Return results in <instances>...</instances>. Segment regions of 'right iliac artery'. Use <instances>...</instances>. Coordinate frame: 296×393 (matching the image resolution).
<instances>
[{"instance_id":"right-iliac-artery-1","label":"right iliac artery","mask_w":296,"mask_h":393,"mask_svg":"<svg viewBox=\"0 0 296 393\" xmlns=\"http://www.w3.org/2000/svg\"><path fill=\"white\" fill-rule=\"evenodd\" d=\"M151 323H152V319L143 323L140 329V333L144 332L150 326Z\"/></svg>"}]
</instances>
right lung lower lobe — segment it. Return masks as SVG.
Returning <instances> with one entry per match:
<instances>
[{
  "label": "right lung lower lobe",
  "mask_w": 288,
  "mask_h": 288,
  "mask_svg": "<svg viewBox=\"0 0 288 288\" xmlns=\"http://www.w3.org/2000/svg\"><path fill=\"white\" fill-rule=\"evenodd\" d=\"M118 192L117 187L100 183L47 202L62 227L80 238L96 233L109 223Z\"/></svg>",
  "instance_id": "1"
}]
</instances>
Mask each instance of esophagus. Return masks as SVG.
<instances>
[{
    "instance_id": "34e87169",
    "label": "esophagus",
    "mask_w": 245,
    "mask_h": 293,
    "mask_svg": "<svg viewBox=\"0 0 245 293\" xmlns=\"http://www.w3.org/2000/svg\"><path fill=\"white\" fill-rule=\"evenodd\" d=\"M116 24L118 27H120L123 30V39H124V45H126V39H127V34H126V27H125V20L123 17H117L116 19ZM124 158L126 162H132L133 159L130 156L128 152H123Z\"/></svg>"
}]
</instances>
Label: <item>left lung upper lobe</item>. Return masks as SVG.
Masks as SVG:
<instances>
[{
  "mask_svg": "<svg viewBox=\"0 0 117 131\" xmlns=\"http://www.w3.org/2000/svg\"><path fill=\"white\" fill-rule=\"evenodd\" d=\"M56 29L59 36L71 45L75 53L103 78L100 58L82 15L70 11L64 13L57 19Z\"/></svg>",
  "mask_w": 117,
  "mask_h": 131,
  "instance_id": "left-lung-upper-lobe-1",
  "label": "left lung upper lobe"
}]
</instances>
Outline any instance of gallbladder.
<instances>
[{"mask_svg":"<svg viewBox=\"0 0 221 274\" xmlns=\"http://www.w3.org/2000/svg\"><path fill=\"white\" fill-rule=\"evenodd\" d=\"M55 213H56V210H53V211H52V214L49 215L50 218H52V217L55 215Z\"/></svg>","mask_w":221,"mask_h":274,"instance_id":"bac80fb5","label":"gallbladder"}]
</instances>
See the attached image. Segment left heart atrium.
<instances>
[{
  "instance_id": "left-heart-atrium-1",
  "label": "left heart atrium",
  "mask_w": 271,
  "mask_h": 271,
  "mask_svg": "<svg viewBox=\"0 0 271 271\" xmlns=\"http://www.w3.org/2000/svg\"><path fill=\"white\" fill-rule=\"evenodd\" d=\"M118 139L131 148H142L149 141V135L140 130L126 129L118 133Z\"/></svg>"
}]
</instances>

________________________________________

» Problem requirements
Please transcribe all of the data above exactly.

» Exercise response
Return results in <instances>...</instances>. Segment regions of 'right iliac artery'. Use <instances>...</instances>. Coordinate frame: 296×393 (matching the image resolution).
<instances>
[{"instance_id":"right-iliac-artery-1","label":"right iliac artery","mask_w":296,"mask_h":393,"mask_svg":"<svg viewBox=\"0 0 296 393\" xmlns=\"http://www.w3.org/2000/svg\"><path fill=\"white\" fill-rule=\"evenodd\" d=\"M151 323H152V319L143 323L140 329V333L144 332L150 326Z\"/></svg>"}]
</instances>
right lung lower lobe — segment it. Return masks as SVG.
Returning <instances> with one entry per match:
<instances>
[{
  "label": "right lung lower lobe",
  "mask_w": 288,
  "mask_h": 288,
  "mask_svg": "<svg viewBox=\"0 0 288 288\" xmlns=\"http://www.w3.org/2000/svg\"><path fill=\"white\" fill-rule=\"evenodd\" d=\"M118 192L117 187L100 183L47 202L62 227L80 238L96 233L109 223Z\"/></svg>",
  "instance_id": "1"
}]
</instances>
Mask each instance of esophagus. Return masks as SVG.
<instances>
[{
    "instance_id": "34e87169",
    "label": "esophagus",
    "mask_w": 245,
    "mask_h": 293,
    "mask_svg": "<svg viewBox=\"0 0 245 293\" xmlns=\"http://www.w3.org/2000/svg\"><path fill=\"white\" fill-rule=\"evenodd\" d=\"M116 24L118 27H120L123 30V39H124V45H126V39H127V34H126V27H125V20L123 17H117L116 19ZM124 158L126 162H132L133 159L130 156L128 152H123Z\"/></svg>"
}]
</instances>
Label: <item>left lung upper lobe</item>. Return masks as SVG.
Masks as SVG:
<instances>
[{
  "mask_svg": "<svg viewBox=\"0 0 117 131\" xmlns=\"http://www.w3.org/2000/svg\"><path fill=\"white\" fill-rule=\"evenodd\" d=\"M56 29L59 36L71 45L75 53L103 78L100 58L82 15L70 11L64 13L57 19Z\"/></svg>",
  "mask_w": 117,
  "mask_h": 131,
  "instance_id": "left-lung-upper-lobe-1",
  "label": "left lung upper lobe"
}]
</instances>
Outline any instance of gallbladder.
<instances>
[{"mask_svg":"<svg viewBox=\"0 0 221 274\" xmlns=\"http://www.w3.org/2000/svg\"><path fill=\"white\" fill-rule=\"evenodd\" d=\"M55 213H56V210H53V211H52V214L49 215L50 218H52V217L55 215Z\"/></svg>","mask_w":221,"mask_h":274,"instance_id":"bac80fb5","label":"gallbladder"}]
</instances>
See the attached image. Segment left heart atrium.
<instances>
[{
  "instance_id": "left-heart-atrium-1",
  "label": "left heart atrium",
  "mask_w": 271,
  "mask_h": 271,
  "mask_svg": "<svg viewBox=\"0 0 271 271\" xmlns=\"http://www.w3.org/2000/svg\"><path fill=\"white\" fill-rule=\"evenodd\" d=\"M118 139L131 148H142L149 141V135L140 130L126 129L118 133Z\"/></svg>"
}]
</instances>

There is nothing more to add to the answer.